§ ACTION ITEM: Report every line from the following entries that contains the string "вопросов".

§ SUPPLIED DATA:
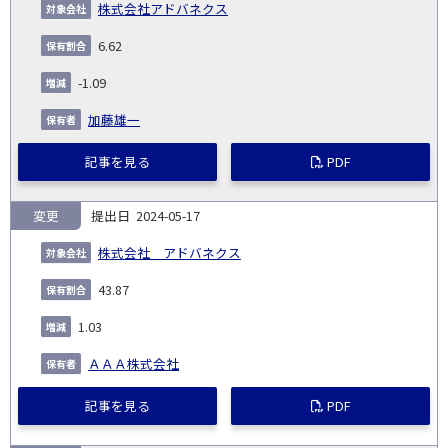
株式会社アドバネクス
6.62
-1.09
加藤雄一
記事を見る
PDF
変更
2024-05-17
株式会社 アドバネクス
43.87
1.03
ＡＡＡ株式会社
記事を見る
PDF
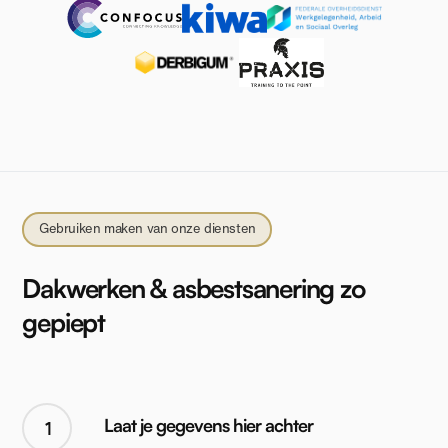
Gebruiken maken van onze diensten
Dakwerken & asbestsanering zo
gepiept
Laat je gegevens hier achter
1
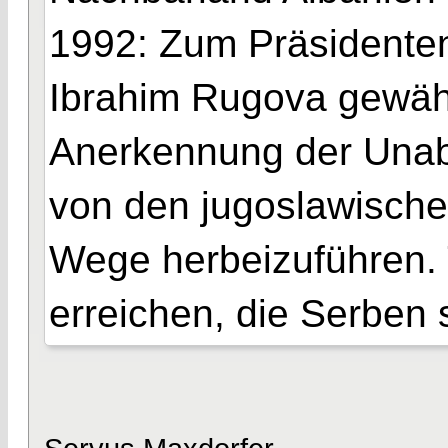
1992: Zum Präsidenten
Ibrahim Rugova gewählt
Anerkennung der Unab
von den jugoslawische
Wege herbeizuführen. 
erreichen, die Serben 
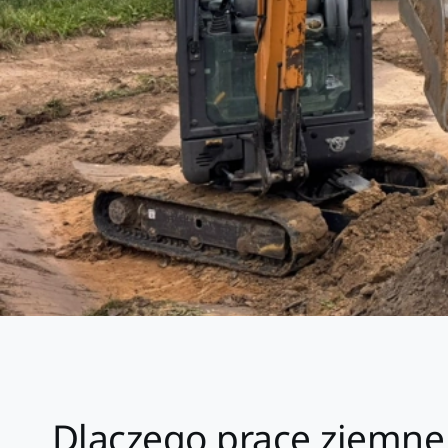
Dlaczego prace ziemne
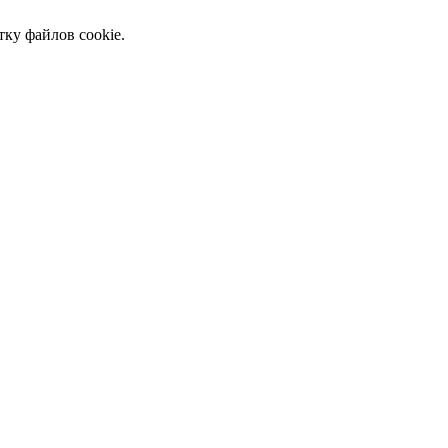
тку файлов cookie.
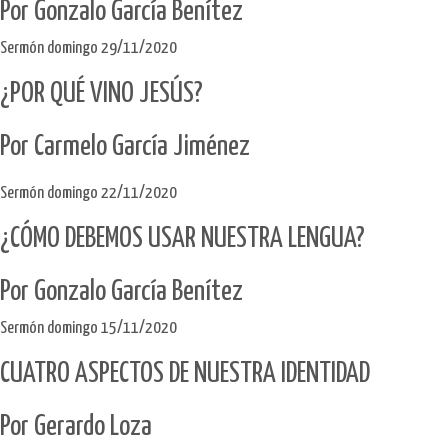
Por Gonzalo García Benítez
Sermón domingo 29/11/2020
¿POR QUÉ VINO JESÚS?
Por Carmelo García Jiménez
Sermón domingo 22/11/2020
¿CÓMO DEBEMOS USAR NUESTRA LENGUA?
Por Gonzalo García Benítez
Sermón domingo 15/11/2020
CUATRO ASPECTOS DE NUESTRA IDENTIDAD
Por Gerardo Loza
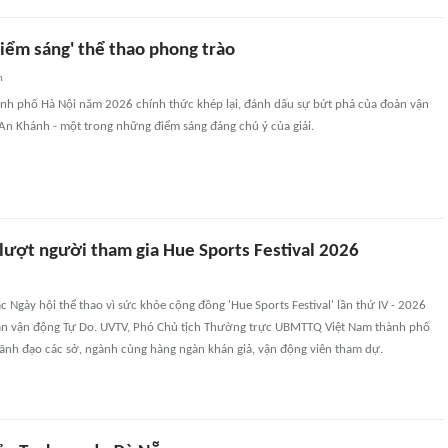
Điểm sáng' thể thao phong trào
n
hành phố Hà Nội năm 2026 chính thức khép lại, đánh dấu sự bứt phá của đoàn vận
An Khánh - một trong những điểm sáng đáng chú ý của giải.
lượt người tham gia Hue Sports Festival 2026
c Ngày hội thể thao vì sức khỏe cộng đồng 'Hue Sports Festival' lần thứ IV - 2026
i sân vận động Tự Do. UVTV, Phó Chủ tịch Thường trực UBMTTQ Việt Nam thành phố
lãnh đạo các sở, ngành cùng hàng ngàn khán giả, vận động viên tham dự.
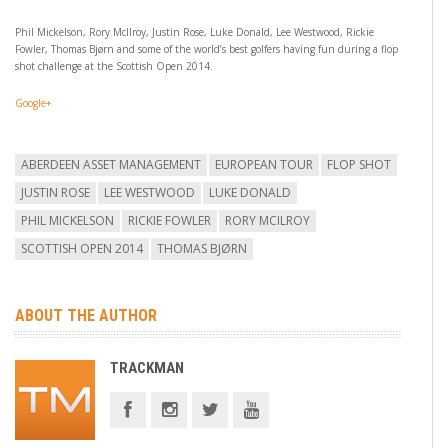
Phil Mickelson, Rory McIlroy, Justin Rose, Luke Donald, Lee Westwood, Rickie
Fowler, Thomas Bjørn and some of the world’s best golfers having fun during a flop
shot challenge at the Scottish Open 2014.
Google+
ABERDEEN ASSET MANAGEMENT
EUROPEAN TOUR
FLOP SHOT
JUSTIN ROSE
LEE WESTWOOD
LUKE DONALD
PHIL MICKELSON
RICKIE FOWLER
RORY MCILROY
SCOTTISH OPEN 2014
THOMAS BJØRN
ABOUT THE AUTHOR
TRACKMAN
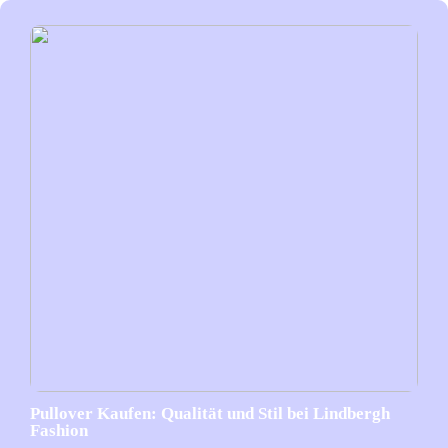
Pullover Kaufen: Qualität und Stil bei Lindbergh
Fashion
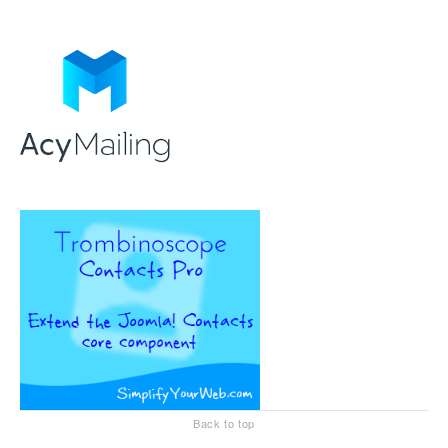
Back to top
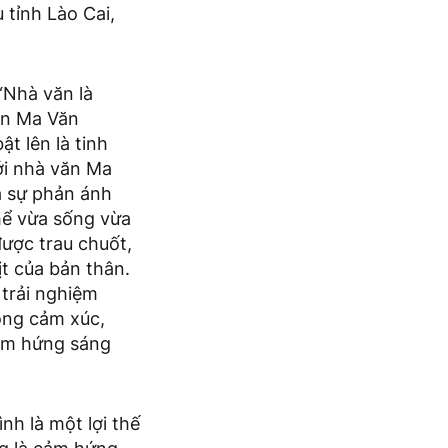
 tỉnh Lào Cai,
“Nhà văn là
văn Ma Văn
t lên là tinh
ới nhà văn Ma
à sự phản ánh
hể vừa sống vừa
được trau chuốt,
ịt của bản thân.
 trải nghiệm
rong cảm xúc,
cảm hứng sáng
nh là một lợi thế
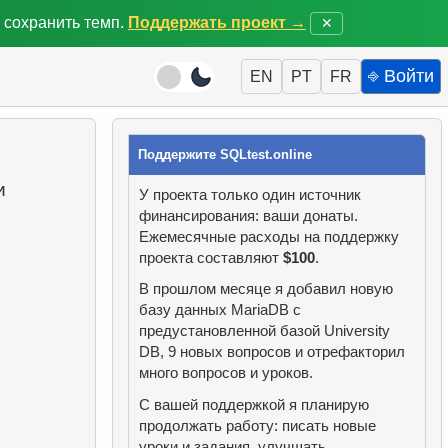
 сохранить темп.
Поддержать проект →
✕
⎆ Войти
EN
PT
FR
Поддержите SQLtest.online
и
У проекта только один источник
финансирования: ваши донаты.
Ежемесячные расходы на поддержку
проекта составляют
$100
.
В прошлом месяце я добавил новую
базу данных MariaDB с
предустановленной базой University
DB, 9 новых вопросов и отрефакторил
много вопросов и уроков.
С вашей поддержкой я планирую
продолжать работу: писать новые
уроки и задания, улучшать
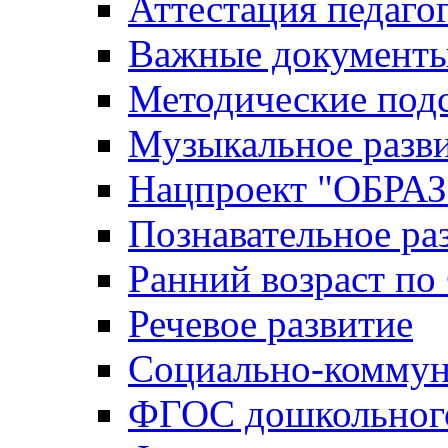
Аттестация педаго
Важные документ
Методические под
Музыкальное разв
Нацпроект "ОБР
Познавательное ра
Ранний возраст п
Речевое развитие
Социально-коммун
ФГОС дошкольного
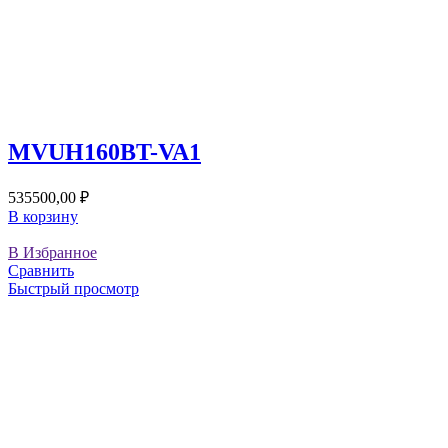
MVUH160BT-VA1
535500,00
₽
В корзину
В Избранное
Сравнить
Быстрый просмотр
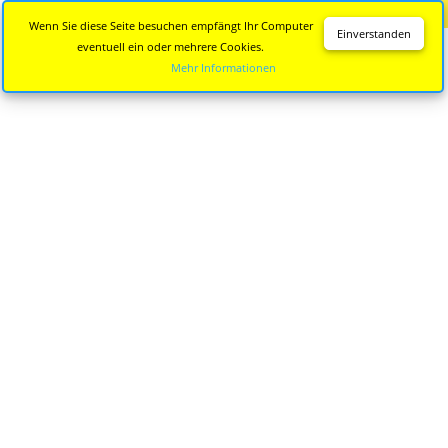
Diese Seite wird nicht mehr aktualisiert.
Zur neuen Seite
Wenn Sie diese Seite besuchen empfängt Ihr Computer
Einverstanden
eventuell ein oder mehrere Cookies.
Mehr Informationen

==

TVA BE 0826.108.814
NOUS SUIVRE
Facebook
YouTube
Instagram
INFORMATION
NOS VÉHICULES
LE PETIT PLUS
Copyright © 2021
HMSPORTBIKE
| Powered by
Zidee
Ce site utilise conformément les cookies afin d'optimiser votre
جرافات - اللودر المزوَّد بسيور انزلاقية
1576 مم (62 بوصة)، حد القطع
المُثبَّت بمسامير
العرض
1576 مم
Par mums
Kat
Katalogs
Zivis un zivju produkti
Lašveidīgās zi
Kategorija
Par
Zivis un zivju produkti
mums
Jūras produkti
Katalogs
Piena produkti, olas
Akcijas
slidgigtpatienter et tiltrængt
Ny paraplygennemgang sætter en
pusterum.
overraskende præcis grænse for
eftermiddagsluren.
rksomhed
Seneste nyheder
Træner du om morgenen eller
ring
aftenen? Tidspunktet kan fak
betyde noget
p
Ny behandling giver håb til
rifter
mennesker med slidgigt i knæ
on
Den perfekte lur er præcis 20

* * *

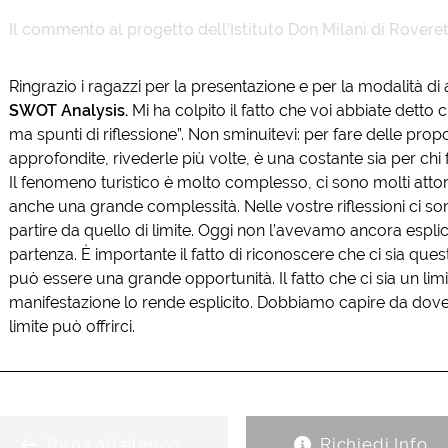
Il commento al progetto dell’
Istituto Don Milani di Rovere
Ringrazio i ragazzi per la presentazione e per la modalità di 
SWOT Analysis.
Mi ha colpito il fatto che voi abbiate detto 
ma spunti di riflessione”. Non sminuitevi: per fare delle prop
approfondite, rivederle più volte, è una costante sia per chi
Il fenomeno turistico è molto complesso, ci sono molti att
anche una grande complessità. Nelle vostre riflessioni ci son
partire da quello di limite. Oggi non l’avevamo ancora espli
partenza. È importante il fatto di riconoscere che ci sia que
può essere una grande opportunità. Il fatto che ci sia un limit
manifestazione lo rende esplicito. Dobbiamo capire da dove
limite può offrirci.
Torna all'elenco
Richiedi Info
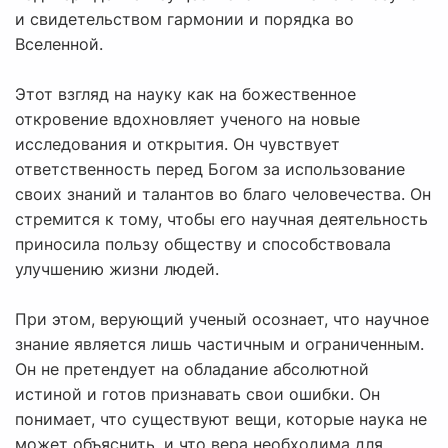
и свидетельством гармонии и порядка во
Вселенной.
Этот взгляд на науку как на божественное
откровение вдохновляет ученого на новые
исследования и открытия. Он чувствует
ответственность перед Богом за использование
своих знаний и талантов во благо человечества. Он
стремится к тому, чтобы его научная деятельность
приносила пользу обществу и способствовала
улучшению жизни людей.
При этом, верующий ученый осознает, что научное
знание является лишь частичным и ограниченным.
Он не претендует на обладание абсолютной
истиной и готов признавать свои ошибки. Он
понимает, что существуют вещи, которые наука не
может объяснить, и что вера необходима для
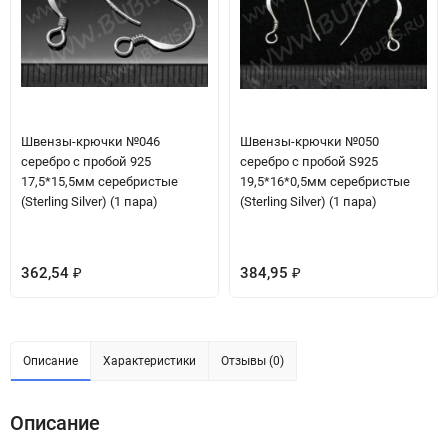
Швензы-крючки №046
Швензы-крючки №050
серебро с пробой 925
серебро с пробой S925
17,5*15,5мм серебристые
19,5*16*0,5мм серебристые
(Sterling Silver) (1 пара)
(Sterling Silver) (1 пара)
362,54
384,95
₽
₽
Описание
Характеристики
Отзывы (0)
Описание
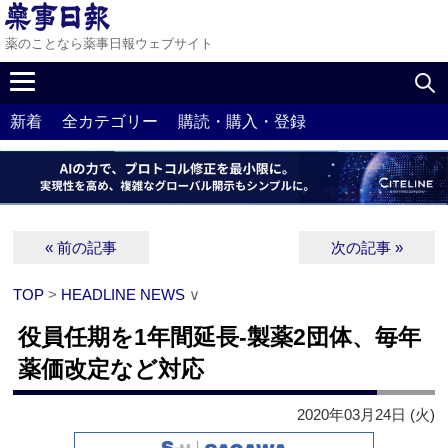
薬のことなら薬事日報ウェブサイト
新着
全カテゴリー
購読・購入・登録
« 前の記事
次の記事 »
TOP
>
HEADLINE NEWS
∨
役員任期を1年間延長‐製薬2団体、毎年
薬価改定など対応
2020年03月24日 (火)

§ ANSWER:
DB, 9 новых вопросов и отрефакторил
много вопросов и уроков.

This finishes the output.